A well calibrated model will show shadow prices that change gradually over time. Very drastic changes from one period to the next period can indicate that the model is not well calibrated. Another interpretation is that very rapid changes occur from one to the next time period. In both cases, it is an indication that closer attention to this model section is warranted. Looking at the prices in table 9 for the base case, more calibration is warranted. Especially the shadow prices in the starting year need further calibration. This feature is caused by model bounds that fix production capacity and/or energy and material flows to the actual values from statistics. However if the production exceeds the demand in the model, prices drop to zero. Another feature that can distort shadow prices is the residual capacity from the period before 1990. A high residual capacity implies low investments in new capacity, hence the capital costs are low and the shadow prices are low. Often the physical energy and material flows are for the early periods not affected by the shadow prices (because they are fixed by the bounds), thus the fluctuating shadow prices have in this case no consequences. The general conclusion from this discussion is that shadow prices can contain valuable information for model calibration and for analysis, but care is required in order to avoid wrong conclusions.

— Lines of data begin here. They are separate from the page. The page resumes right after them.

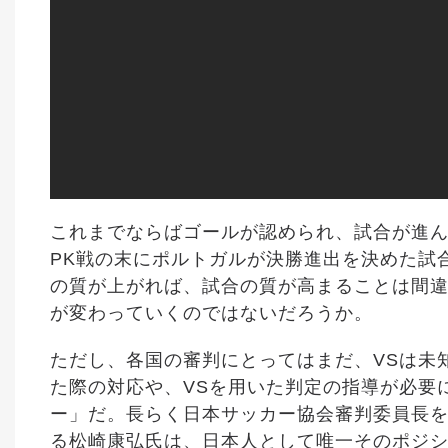
これまでならばゴールが認められ、試合が進ん
PK戦の末にポルトガルが決勝進出を決めた試
の質が上がれば、試合の質が高まることは間違
が変わっていくのではないだろうか。
ただし、各国の審判にとってはまだ、VSは未
た際の対応や、VSを用いた判定の指導が必要
ー」だ。長らく日本サッカー協会審判委員長を
る松崎康弘氏は、日本人として唯一そのポジシ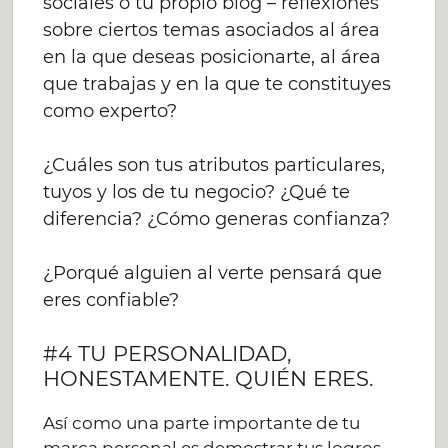
sociales o tu propio blog – reflexiones
sobre ciertos temas asociados al área
en la que deseas posicionarte, al área
que trabajas y en la que te constituyes
como experto?
¿Cuáles son tus atributos particulares,
tuyos y los de tu negocio? ¿Qué te
diferencia? ¿Cómo generas confianza?
¿Porqué alguien al verte pensará que
eres confiable?
#4 TU PERSONALIDAD,
HONESTAMENTE. QUIÉN ERES.
Así como una parte importante de tu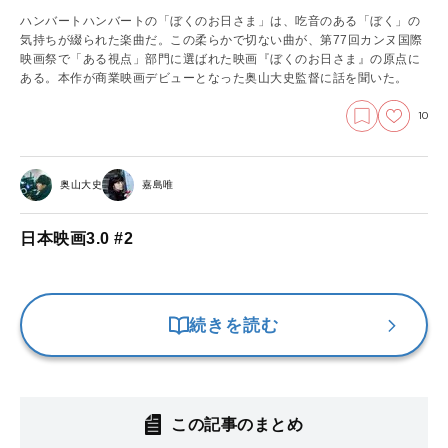
ハンバートハンバートの「ぼくのお日さま」は、吃音のある「ぼく」の
気持ちが綴られた楽曲だ。この柔らかで切ない曲が、第77回カンヌ国際
映画祭で「ある視点」部門に選ばれた映画『ぼくのお日さま』の原点に
ある。本作が商業映画デビューとなった奥山大史監督に話を聞いた。
10
奥山大史
嘉島唯
日本映画3.0 #2
続きを読む
この記事のまとめ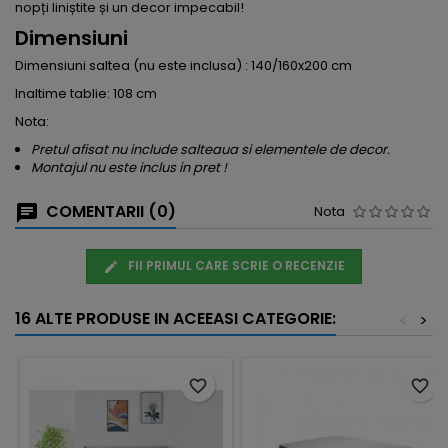
nopți liniștite și un decor impecabil!
Dimensiuni
Dimensiuni saltea (nu este inclusa) : 140/160x200 cm
Inaltime tablie: 108 cm
Nota:
Pretul afisat nu include salteaua si elementele de decor.
Montajul nu este inclus in pret !
COMENTARII (0)
Nota
FII PRIMUL CARE SCRIE O RECENZIE
16 ALTE PRODUSE IN ACEEASI CATEGORIE:
<
>
favorite_border
favorite_border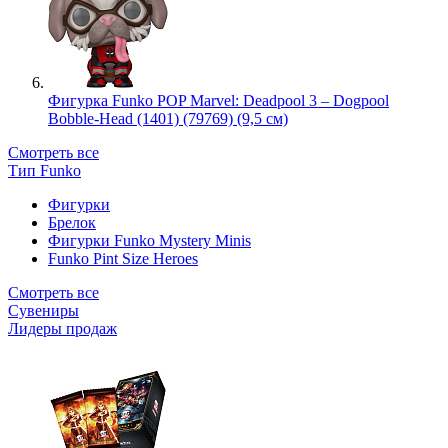
Фигурка Funko POP Marvel: Deadpool 3 – Dogpool
Bobble-Head (1401) (79769) (9,5 см)
Смотреть все
Тип Funko
Фигурки
Брелок
Фигурки Funko Mystery Minis
Funko Pint Size Heroes
Смотреть все
Сувениры
Лидеры продаж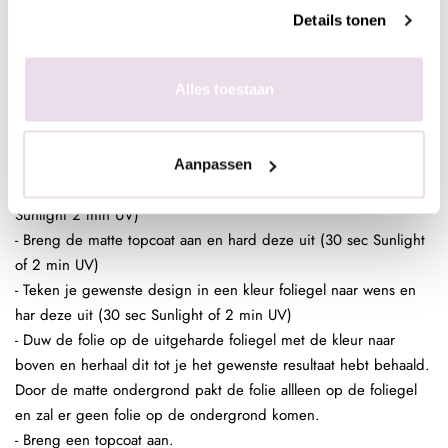
behaald. Door de sterke plaklaag van de foliegel zal de gehele
Details tonen
nagel mooi bedekt zijn. Ded gekleurde ondergrond is dan ook
geen must maar wel handig.
Alles toestaan
- Breng een topcoat aan over je design.
Nagel Folie Design:
- Bereid de (kunst)nagel voor zoals gebruikelijk
- Breng een laag Be Jeweled Gelpolish, Urban Nails Colorgel of
Aanpassen
Urban Nails Pro&Go no wipe aan en hard deze uit (30 sec
Sunlight 2 min UV)
- Breng de matte topcoat aan en hard deze uit (30 sec Sunlight
of 2 min UV)
- Teken je gewenste design in een kleur foliegel naar wens en
har deze uit (30 sec Sunlight of 2 min UV)
- Duw de folie op de uitgeharde foliegel met de kleur naar
boven en herhaal dit tot je het gewenste resultaat hebt behaald.
Door de matte ondergrond pakt de folie allleen op de foliegel
en zal er geen folie op de ondergrond komen.
- Breng een topcoat aan.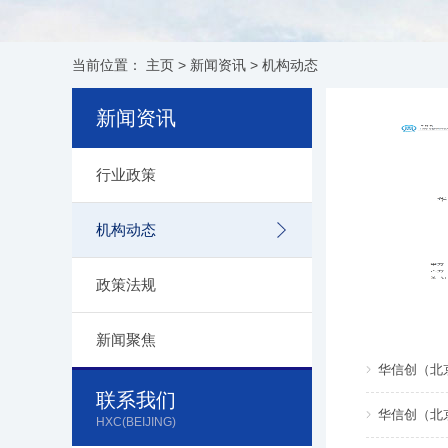
当前位置：
主页
>
新闻资讯
>
机构动态
新闻资讯
行业政策
机构动态
政策法规
新闻聚焦
华信创（北京
联系我们
华信创（北
HXC(BEIJING)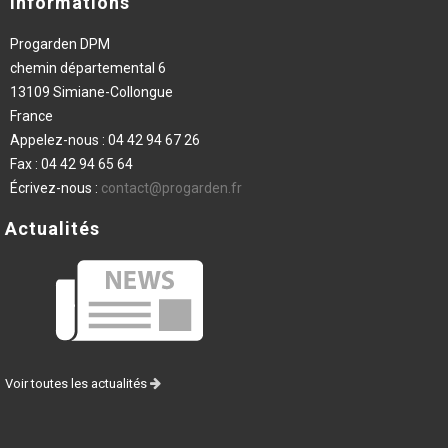
Informations
Progarden DPM
chemin départemental 6
13109 Simiane-Collongue
France
Appelez-nous :
04 42 94 67 26
Fax :
04 42 94 65 64
Écrivez-nous :
contact@progarden.fr
Actualités
Voir toutes les actualités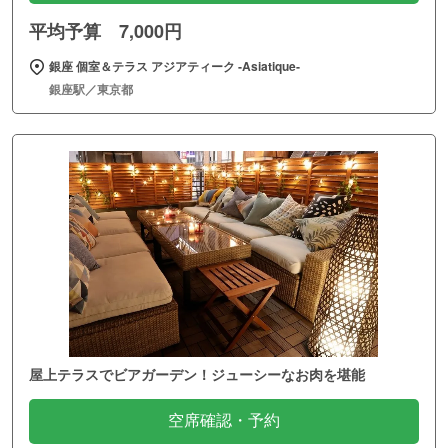
平均予算 7,000円
銀座 個室＆テラス アジアティーク ‐Asiatique‐
銀座駅／東京都
屋上テラスでビアガーデン！ジューシーなお肉を堪能
空席確認・予約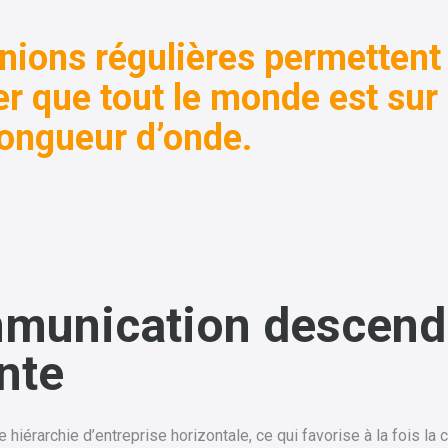
nions régulières permettent
er que tout le monde est sur 
ongueur d’onde.
munication descend
nte
une hiérarchie d’entreprise horizontale, ce qui favorise à la fois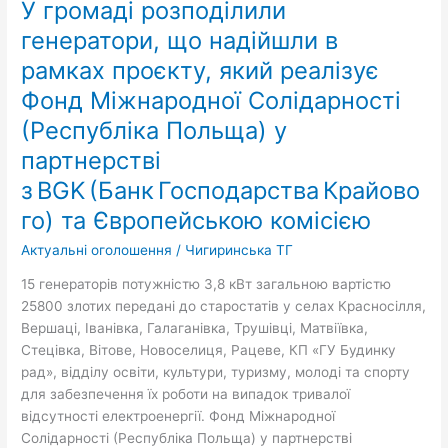
У громаді розподілили
розподілили
генератори,
генератори, що надійшли в
що
рамках проєкту, який реалізує
надійшли
Фонд Mіжнародної Солідарності
в
рамках
(Республіка Польща) у
проєкту,
партнерстві
який
реалізує
з BGK (Банк Господарства Крайово
Фонд
го) та Європейською комісією
Mіжнародної
Солідарності
Актуальні оголошення
/
Чигиринська ТГ
(Республіка
15 генераторів потужністю 3,8 кВт загальною вартістю
Польща)
25800 злотих передані до старостатів у селах Красносілля,
у
Вершаці, Іванівка, Галаганівка, Трушівці, Матвіївка,
партнерстві
Стецівка, Вітове, Новоселиця, Рацеве, КП «ГУ Будинку
з BGK (Банк Господарства Крайового)
рад», відділу освіти, культури, туризму, молоді та спорту
та
для забезпечення їх роботи на випадок тривалої
Європейською
відсутності електроенергії. Фонд Mіжнародної
комісією
Солідарності (Республіка Польща) у партнерстві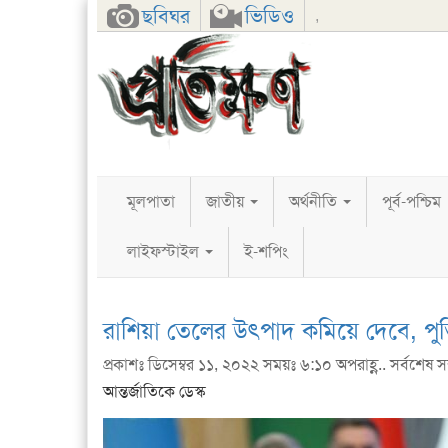
Facebook
Twitter
Google+
ছবিঘর
ভিডিও
,
মূলপাতা
জাতীয়
অর্থনীতি
পূর্ব-পশ্চিম
লাইফস্টাইল
ই-শপিং
রাশিয়া তেলের উৎপাদ কমিয়ে দেবে, পুত
প্রকাশঃ ডিসেম্বর ১১, ২০২২ সময়ঃ ৬:১০ অপরাহ্ণ.. সর্বশেষ স
আন্তর্জাতিকে ডেস্ক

Comparison of shadow prices in the base case and shadow prices in the emission reduction case indicates the impact of GHG penalties on product prices. The price change is an indicator for the sensitivity of product prices for GHG emissions and it is an indicator for the flexibility of the system to reduce emissions through technological change. All technological emission reduction options that can reduce emissions at costs below the penalty level are introduced. These options reduce the impact of penalties on product prices (compared to the situation where the penalties would be applied to the emissions in the base case systems configuration). This type of information can be compared to the price changes that are calculated with econometric models that generally not include technological change effects in their analysis of the impact of financial instruments. The different price impact is a measure for the cost mitigation effect that is achieved through technological change.

The changing shadow price can also be used for the analysis of e.g. carbon leakage. The price in the cases with emission penalties can be compared to the production costs of foreign producers for the Western European market. If the shadow price is higher, this suggests that carbon leakage may occur. If the shadow price is lower, this suggests no problems regarding foreign competition for introduction of GHG penalties.

The change in shadow prices can be used to explain the changing material flows in Table 8. Combination of the shadow prices of physical inputs, capital expenditures (investments, fixed and variable costs in the MARKAL input tables), and the value of the physical outputs will indicate the cost-effectiveness of processes. If the value of the products exceeds the value of inputs and capital costs, the process is profitable.